Quale strada imboccare?
Il primo passo da compiere sarebbe quello di non continuare a proporre quel modello che ha contribuito a provocare una crisi ambientale, sociale ed economica senza precedenti, riconoscendo che la fame è, almeno in parte, la (il)logica conseguenza di una serie di scelte relative alla dimensione tecnico-produttiva e a quella politico-normativa. E, invece, coerentemente con l’approccio riduzionista che sta tornando di moda in questo periodo, si continua a “Guardare il leopardo con una canna di bambù”… Così, in analogia alla proposta delle centrali a carbone per risolvere la crisi energetica e annullare la dipendenza dalla Russia, non si prendono in considerazione quei modelli di produzione-scambio-consumo (già disponibili) che possono rappresentare una soluzione sostenibile anche al problema della malnutrizione e della fame. E mi sto riferendo agli agri food systems basati sui diversi modelli di agricoltura biologica.
Modelli che oltre a essere in grado di garantire accesso a cibo di maggiore qualità, si dimostrano particolarmente efficienti nel perseguire molteplici obiettivi indissolubilmente legati alla salute del Pianeta e dei suoi abitanti: mantenimento degli ecosistemi e della biodiversità, protezione del suolo e delle falde acquifere, contenimento del dissesto idrogeologico, miglioramento del ciclo dei nutrienti e della fertilità, equilibrio del bilancio idrico, sequestro di carbonio e resilienza al cambiamento climatico, risparmio energetico e minori emissioni di gas serra, riduzione dell’antibiotico e dell’incidenza di molteplici patologie umane così come la possibilità di diffusione di zoonosi e di spillover.
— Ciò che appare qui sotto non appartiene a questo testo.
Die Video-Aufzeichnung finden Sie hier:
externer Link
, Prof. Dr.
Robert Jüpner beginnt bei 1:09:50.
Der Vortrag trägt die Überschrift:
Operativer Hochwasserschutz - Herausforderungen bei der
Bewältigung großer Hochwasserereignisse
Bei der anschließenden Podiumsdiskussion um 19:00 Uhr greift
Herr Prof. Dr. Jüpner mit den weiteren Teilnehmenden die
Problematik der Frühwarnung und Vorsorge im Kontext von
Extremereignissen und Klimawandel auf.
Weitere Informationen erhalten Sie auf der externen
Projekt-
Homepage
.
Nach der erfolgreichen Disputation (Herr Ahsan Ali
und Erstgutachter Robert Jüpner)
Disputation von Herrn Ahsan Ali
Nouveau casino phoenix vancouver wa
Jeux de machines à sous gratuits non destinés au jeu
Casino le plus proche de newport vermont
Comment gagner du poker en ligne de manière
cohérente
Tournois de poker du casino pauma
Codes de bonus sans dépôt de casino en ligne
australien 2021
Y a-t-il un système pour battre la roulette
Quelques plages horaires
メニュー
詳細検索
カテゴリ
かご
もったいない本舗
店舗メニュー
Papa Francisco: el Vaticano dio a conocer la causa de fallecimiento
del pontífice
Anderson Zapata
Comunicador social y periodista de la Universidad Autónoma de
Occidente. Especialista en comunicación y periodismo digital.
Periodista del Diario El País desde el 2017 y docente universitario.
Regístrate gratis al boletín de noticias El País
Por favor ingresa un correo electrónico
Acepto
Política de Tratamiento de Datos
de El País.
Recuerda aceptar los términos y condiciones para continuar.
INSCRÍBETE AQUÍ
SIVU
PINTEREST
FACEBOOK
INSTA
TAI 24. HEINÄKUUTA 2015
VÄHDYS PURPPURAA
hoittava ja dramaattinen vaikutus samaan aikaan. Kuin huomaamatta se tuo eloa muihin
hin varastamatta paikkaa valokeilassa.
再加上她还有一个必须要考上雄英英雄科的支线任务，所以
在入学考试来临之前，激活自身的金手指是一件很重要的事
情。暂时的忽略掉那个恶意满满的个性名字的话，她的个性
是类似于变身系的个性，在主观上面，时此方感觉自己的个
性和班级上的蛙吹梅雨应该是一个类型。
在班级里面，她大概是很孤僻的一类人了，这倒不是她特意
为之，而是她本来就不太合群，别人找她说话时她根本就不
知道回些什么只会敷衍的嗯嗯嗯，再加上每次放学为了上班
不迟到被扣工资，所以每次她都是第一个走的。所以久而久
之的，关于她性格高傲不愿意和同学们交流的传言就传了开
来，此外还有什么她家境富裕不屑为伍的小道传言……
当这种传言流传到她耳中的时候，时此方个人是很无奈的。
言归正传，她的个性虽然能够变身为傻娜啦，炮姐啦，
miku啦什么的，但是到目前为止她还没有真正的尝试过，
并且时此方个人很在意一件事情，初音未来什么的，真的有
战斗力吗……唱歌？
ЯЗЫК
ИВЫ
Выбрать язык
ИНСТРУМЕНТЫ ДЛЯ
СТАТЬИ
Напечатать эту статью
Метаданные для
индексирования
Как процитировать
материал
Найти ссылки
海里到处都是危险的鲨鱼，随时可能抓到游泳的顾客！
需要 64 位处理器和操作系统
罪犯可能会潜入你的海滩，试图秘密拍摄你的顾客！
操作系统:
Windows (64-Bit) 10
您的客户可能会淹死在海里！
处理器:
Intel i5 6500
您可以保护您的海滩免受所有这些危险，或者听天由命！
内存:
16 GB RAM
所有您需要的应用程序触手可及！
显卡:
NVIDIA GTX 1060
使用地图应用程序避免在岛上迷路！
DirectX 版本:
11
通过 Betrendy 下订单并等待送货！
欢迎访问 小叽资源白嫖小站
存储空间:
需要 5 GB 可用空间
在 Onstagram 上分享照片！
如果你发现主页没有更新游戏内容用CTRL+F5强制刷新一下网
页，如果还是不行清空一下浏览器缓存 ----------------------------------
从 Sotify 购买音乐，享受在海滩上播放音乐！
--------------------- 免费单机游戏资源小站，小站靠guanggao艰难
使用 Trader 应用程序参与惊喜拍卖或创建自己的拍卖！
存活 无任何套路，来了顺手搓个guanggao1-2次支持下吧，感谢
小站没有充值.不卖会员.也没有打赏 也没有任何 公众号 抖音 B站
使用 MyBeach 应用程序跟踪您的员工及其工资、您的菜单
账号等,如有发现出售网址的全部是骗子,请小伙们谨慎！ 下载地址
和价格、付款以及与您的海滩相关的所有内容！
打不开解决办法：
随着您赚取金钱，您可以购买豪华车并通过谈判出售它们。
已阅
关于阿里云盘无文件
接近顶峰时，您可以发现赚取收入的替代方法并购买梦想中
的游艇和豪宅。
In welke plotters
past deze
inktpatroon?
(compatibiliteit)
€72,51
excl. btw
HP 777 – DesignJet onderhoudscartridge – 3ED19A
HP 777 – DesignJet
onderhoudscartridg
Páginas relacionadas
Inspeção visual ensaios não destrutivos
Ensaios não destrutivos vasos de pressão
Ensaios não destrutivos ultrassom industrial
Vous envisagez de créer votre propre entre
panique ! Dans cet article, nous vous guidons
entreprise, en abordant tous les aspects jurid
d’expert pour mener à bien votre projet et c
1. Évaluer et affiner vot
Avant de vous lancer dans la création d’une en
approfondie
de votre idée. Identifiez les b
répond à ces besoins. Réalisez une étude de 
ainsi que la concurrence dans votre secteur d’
Modelli che ovviamente avrebbero bisogno di interventi strutturati, in un’ottica di sostenibilità di sistema, a partire, ad esempio, dal miglioramento dell’efficienza per ridurre lo spreco alimentare (pari al 30% della produzione totale), dalla creazione di filiere che riconoscano un giusto prezzo agli agricoltori o alla revisione dei comportamenti alimentari per contenere sia la quota di persone obese/sovrappeso sia le emissioni individuali di CO2, oltre che di programmi di R&S calibrati sulle necessità dei diversi sistemi produttivi.
E, invece, le proposte si sviluppano in altre direzioni, per cui si assiste alla pubblicazione di articoli di pseudo divulgazione scientifica che ritengono urgente l’abbandono di una prospettiva olistica, alle decisioni della Commissione Europea di sospendere alcuni aspetti delle Strategie “Farm to Fork” e “Biodiversity”, proprio per perseguire l’obiettivo della sicurezza alimentare o, addirittura, alle dichiarazioni di manager di una multinazionale che arriva ad affermare che è proprio l’agricoltura biologica la responsabile della fame del mondo.
Rispetto alle altre decine conflitti in corso (annualmente mappati dall’ONG Armed Conflict Location & Event Data Project) che interessano una parte sostanziale del globo, la guerra Russia-Ucraina ha indubbiamente innescato una serie di reazioni a catena dalle conseguenze inimmaginabili. Ma il persistere nell’affrontare situazioni complesse con soluzioni semplici significa non risolvere il problema e portare a conseguenze devastanti, perché trascurare i meccanismi di feedback non implica l’annullamento dei loro effetti. Esistono comunque.